To interpret this, remember that the standard deviation is the average distance of a point from the mean. So if we think of our sample mean \(m\) as an approximation to the population mean \(\mu\), this says that the average error in this approximation is \(\frac{\sigma}{\sqrt{n}}\).
The final thing the Central Limit Theorem tells us is that the distribution of all possible sample means of size \(n\) is approximately normally distributed, no matter the underlying distribution of the population. This is a subtly surprising fact. The approximation here might be quite crude, but will get better as \(n\) increases.
One important thing to note about the central limit theorem is that the standard deviation of sample means, which we loosely interpret as the average distance (error) between a sample mean and the population mean is \[\frac{\sigma}{\sqrt{n}}\] where \(\sigma\) is the standard deviation of the population.
The problem here is we never really know the entire population, so we never actually know \(\sigma\).
We can, of course, calculate the standard deviation of the sample, \(s\), which is an approximation to \(\sigma\).
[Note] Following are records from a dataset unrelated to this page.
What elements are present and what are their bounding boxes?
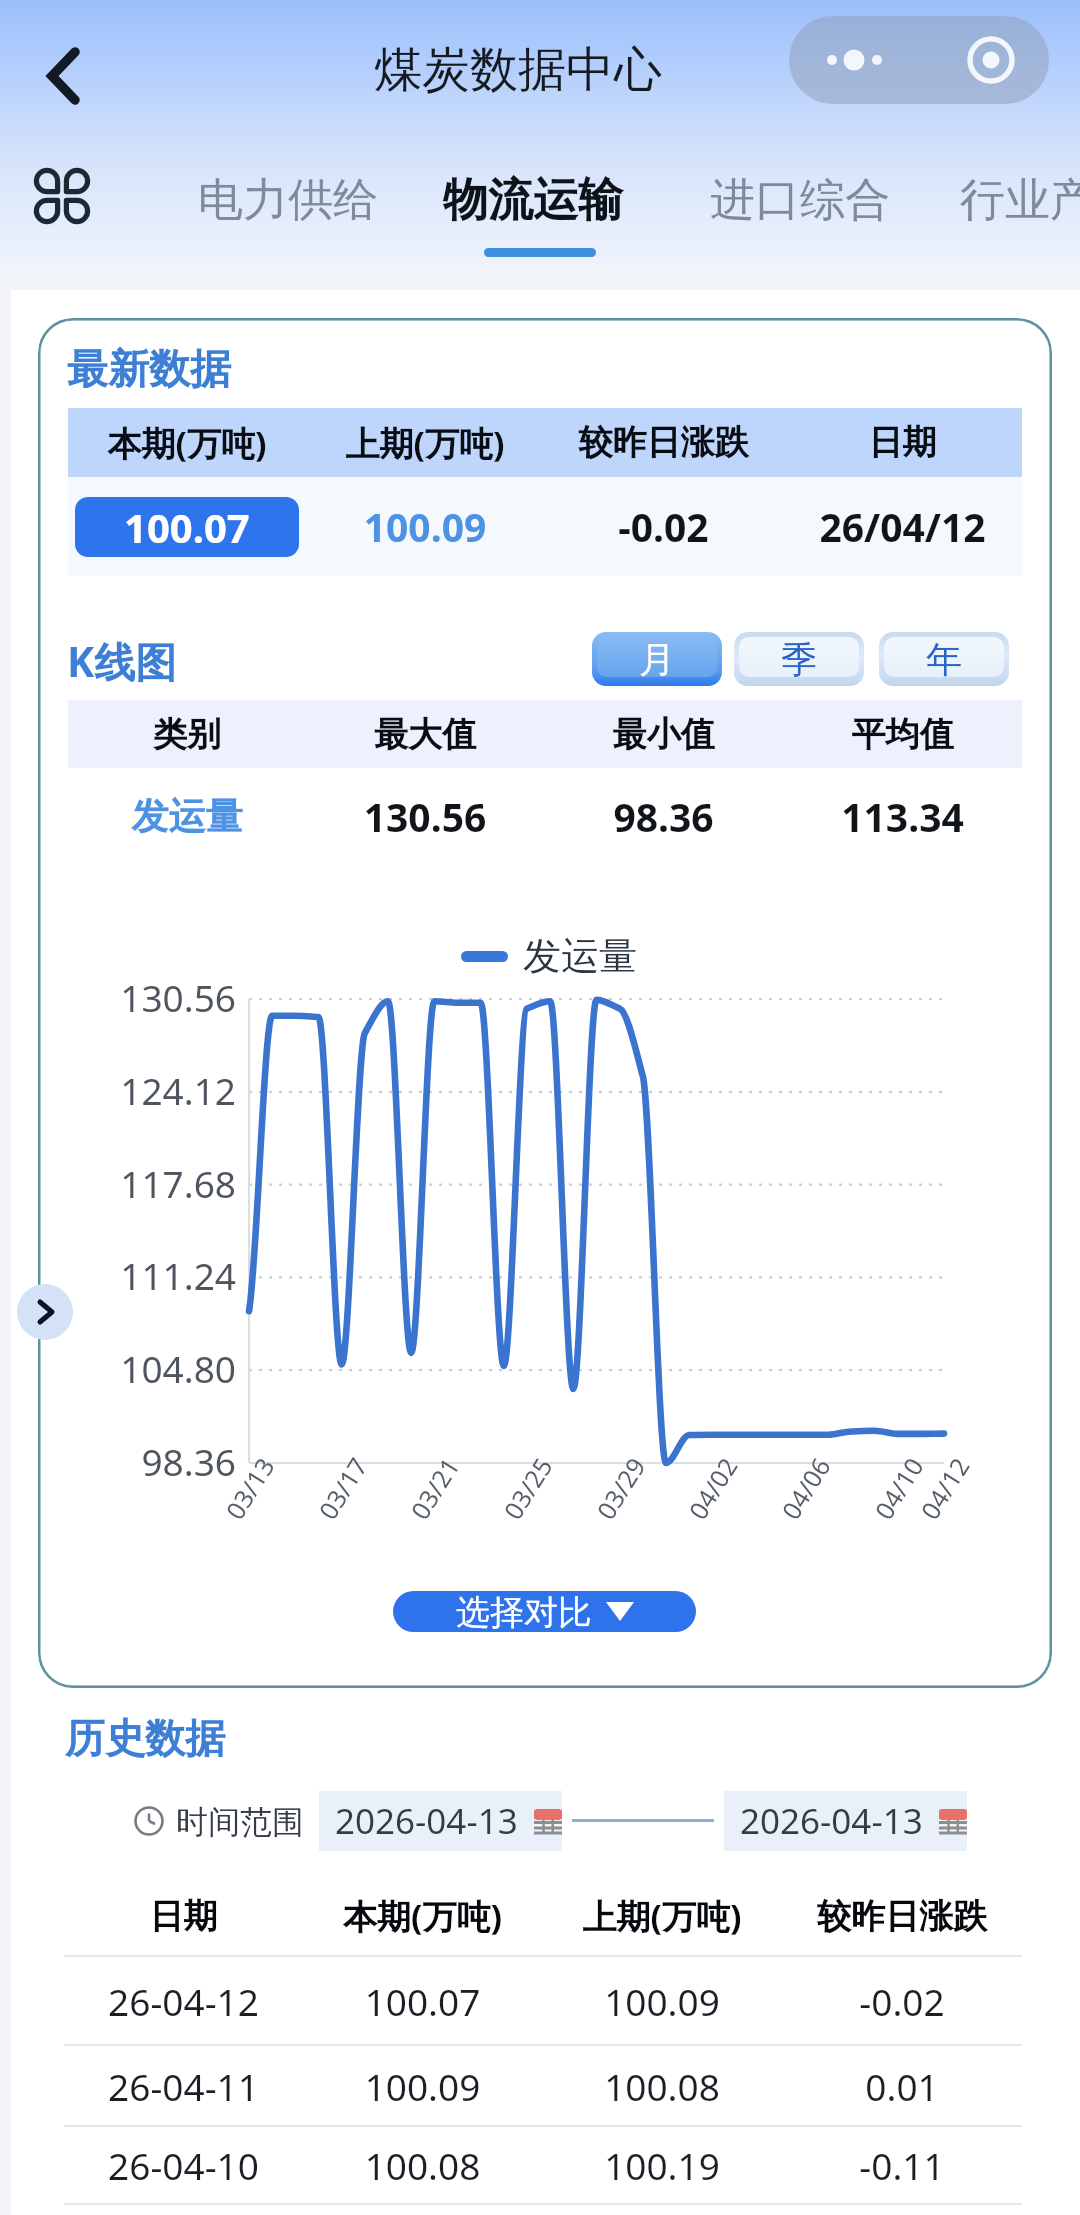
staticText: 111.24	[77, 1250, 236, 1300]
staticText: 26-04-11	[64, 2061, 303, 2111]
staticText: 04/10	[866, 1451, 931, 1525]
staticText: 最新数据	[67, 344, 231, 396]
staticText: 26-04-12	[64, 1976, 303, 2026]
staticText: 较昨日涨跌	[782, 1895, 1022, 1938]
button[interactable]: Categories	[24, 158, 100, 234]
staticText: 113.34	[783, 790, 1022, 843]
staticText: 本期(万吨)	[68, 420, 306, 466]
staticText: 0.01	[782, 2061, 1022, 2111]
staticText: K线图	[67, 633, 177, 689]
staticText: -0.11	[782, 2140, 1022, 2190]
staticText: 03/29	[588, 1451, 653, 1525]
staticText: 03/21	[402, 1451, 467, 1525]
staticText: 发运量	[523, 932, 637, 980]
staticText: 上期(万吨)	[542, 1893, 782, 1939]
staticText: 2026-04-13	[740, 1797, 923, 1845]
button[interactable]: 选择对比	[393, 1591, 696, 1632]
button[interactable]: 26-04-11	[64, 2046, 1022, 2125]
staticText: 发运量	[68, 793, 306, 840]
staticText: -0.02	[544, 500, 783, 553]
staticText: 季	[781, 637, 817, 682]
staticText: 月	[639, 637, 675, 682]
staticText: 100.09	[303, 2061, 542, 2111]
button[interactable]: 进口综合	[710, 172, 890, 229]
staticText: 26/04/12	[783, 500, 1022, 553]
staticText: 130.56	[77, 972, 236, 1022]
staticText: 行业产业	[960, 172, 1080, 229]
staticText: 日期	[783, 421, 1022, 464]
button[interactable]: 物流运输	[443, 172, 623, 257]
staticText: 最小值	[544, 713, 783, 756]
staticText: 选择对比	[456, 1591, 592, 1632]
staticText: 本期(万吨)	[303, 1893, 542, 1939]
staticText: 04/06	[773, 1451, 838, 1525]
staticText: 100.08	[303, 2140, 542, 2190]
button[interactable]: 26-04-12	[64, 1957, 1022, 2044]
button[interactable]: 季	[734, 632, 864, 686]
staticText: 04/02	[680, 1451, 745, 1525]
staticText: 03/25	[495, 1451, 560, 1525]
button[interactable]: More options	[789, 16, 1049, 104]
staticText: 100.07	[124, 500, 250, 554]
staticText: 时间范围	[176, 1802, 304, 1842]
staticText: 03/13	[217, 1451, 282, 1525]
staticText: 03/17	[310, 1451, 375, 1525]
button[interactable]: 月	[592, 632, 722, 686]
button[interactable]: 年	[879, 632, 1009, 686]
staticText: 124.12	[77, 1065, 236, 1115]
button[interactable]: 100.07	[75, 497, 299, 557]
button[interactable]: 电力供给	[198, 172, 378, 229]
staticText: 04/12	[912, 1451, 977, 1525]
staticText: 100.07	[303, 1976, 542, 2026]
staticText: 100.09	[542, 1976, 782, 2026]
staticText: -0.02	[782, 1976, 1022, 2026]
staticText: 煤炭数据中心	[374, 40, 662, 100]
staticText: 104.80	[77, 1343, 236, 1393]
staticText: 100.19	[542, 2140, 782, 2190]
staticText: 电力供给	[198, 172, 378, 229]
staticText: 较昨日涨跌	[544, 421, 783, 464]
staticText: 平均值	[783, 713, 1022, 756]
button[interactable]: Next chart	[17, 1284, 73, 1340]
staticText: 进口综合	[710, 172, 890, 229]
button[interactable]: 26-04-10	[64, 2127, 1022, 2203]
staticText: 100.09	[306, 500, 544, 553]
button[interactable]: Back	[20, 31, 112, 125]
button[interactable]: Pick date	[724, 1791, 967, 1851]
staticText: 物流运输	[443, 172, 623, 229]
staticText: 日期	[64, 1895, 303, 1938]
staticText: 类别	[68, 713, 306, 756]
staticText: 100.08	[542, 2061, 782, 2111]
staticText: 98.36	[77, 1436, 236, 1486]
staticText: 上期(万吨)	[306, 420, 544, 466]
button[interactable]: 行业产业	[960, 172, 1080, 229]
staticText: 2026-04-13	[335, 1797, 518, 1845]
button[interactable]: Pick date	[319, 1791, 562, 1851]
staticText: 26-04-10	[64, 2140, 303, 2190]
staticText: 130.56	[306, 790, 544, 843]
staticText: 117.68	[77, 1158, 236, 1208]
staticText: 98.36	[544, 790, 783, 843]
staticText: 历史数据	[65, 1713, 225, 1763]
staticText: 最大值	[306, 713, 544, 756]
staticText: 年	[926, 637, 962, 682]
But how good an approximation depends on the distribution of the population, and the sample size.
The quantity \[\frac{s}{\sqrt{n}}\] is called the standard error of the mean.
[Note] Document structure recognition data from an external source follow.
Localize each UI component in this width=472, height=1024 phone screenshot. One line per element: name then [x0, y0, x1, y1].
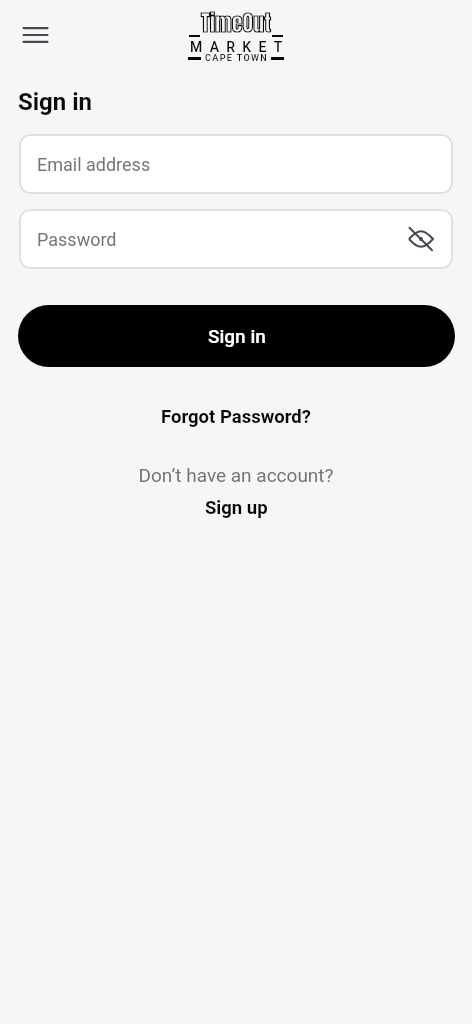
staticText: CAPE TOWN: [205, 53, 269, 64]
staticText: Password: [37, 229, 117, 250]
staticText: Sign in: [18, 88, 93, 116]
staticText: Sign in: [208, 325, 266, 347]
staticText: Don’t have an account?: [138, 464, 334, 486]
button[interactable]: Sign up: [189, 494, 284, 522]
button[interactable]: Forgot Password?: [147, 400, 325, 434]
button[interactable]: Show password: [406, 224, 436, 254]
button[interactable]: Email address: [19, 134, 453, 194]
staticText: TimeOut: [201, 6, 271, 39]
staticText: MARKET: [190, 39, 290, 55]
staticText: Email address: [37, 154, 151, 175]
staticText: Sign up: [205, 497, 268, 519]
button[interactable]: Menu: [13, 13, 57, 57]
button[interactable]: Password: [19, 209, 453, 269]
button[interactable]: Sign in: [18, 305, 455, 367]
staticText: Forgot Password?: [161, 406, 311, 428]
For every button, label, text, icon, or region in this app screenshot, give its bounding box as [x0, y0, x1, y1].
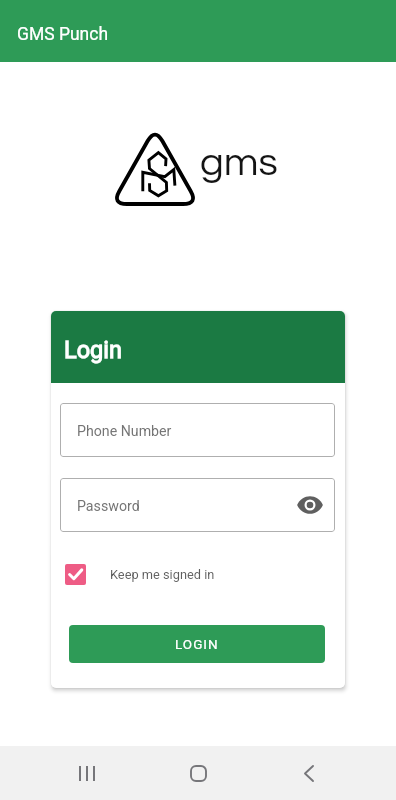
staticText: Phone Number — [77, 423, 172, 440]
staticText: Password — [77, 498, 140, 515]
staticText: Keep me signed in — [110, 567, 215, 582]
button[interactable]: LOGIN — [69, 625, 325, 663]
staticText: LOGIN — [175, 636, 219, 652]
button[interactable]: Show password — [297, 492, 323, 518]
button[interactable]: Recents — [60, 746, 114, 800]
button[interactable]: Back — [282, 746, 336, 800]
button[interactable]: Password — [60, 478, 335, 532]
staticText: Login — [64, 336, 122, 364]
button[interactable]: Home — [171, 746, 225, 800]
button[interactable]: Keep me signed in — [65, 564, 215, 585]
staticText: GMS Punch — [17, 24, 109, 45]
staticText: gms — [200, 142, 278, 183]
button[interactable]: Phone Number — [60, 403, 335, 457]
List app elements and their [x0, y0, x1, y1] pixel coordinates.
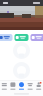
- button[interactable]: Saved homes: [14, 34, 28, 41]
- button[interactable]: Inbox: [34, 80, 43, 91]
- button[interactable]: Home: [17, 80, 26, 91]
- button[interactable]: Explore: [9, 80, 17, 91]
- button[interactable]: Saved: [26, 80, 34, 91]
- button[interactable]: Tours: [30, 34, 43, 41]
- button[interactable]: Feed: [0, 80, 9, 91]
- button[interactable]: Search nearby: [0, 34, 12, 41]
Loosely speaking, it is an approximation to the average error we make by using our sample mean as an approximation for the population mean. It's only an approximation to that value, because we are using the sample standard deviation, \(s\), in place of the population standard deviation, \(\sigma\).
We can compute the standard error of the mean in R as a grouped summary table.
met_summary <- met %>% group_by(Strain, Diet) %>%
summarise(Chol=mean(Cholesterol), CholSD = sd(Cholesterol), n=n(), sem=CholSD/sqrt(n))
met_summary
We've previously plotted quantitative data using box plots and column scatter plots
However, some people still prefer bar charts. The bar chart shows the sample mean, and "error bars" are used to show the spread of the data.
When showing error bars on bar charts we (currently) have two options: standard deviation, or standard error of the mean. Which should we use?
Remember our interpretation:
The most important thing is to clearly state what your error bars represent.
Let's start by plotting bar charts just for the TH mice. We'll create a subset of the
th_summary <- met_summary %>%
filter(Strain=="TH")
ggplot(th_summary, aes(x=Diet, y=Chol)) +
geom_bar(stat="identity", fill="#00b140") +
geom_errorbar(aes(ymin=Chol - sem, ymax=Chol + sem), width=0.2)
The geom_errorbar takes some new aesthetics: a ymin
and ymax. We need to compute these: if we want error bars showing
the standard error of the mean, they need to extend sem above
and below the mean Cholesterol value.
The geom_errorbar also takes a width parameter, specifying
how wide the bar should be. These are in units of the width of one column.
Experiment with this value and see what looks good.
To plot all groups, we can use our full met_summary summary table.
We'll set the x value to the Strain and color the bars by Diet
using the fill aesthetic.
ggplot(met_summary, aes(x=Strain, y=Chol, fill=Diet)) +
geom_bar(stat="identity", position=position_dodge()) +
geom_errorbar(aes(ymin=Chol - sem, ymax=Chol + sem), width=0.2, position=position_dodge(0.9))
The position_dodge() moves the bars and error bars to form a
"grouped bar chart". The 0.9 parameter for the error bars accounts for
the gap between the groups. Some trial and error is sometimes necessary!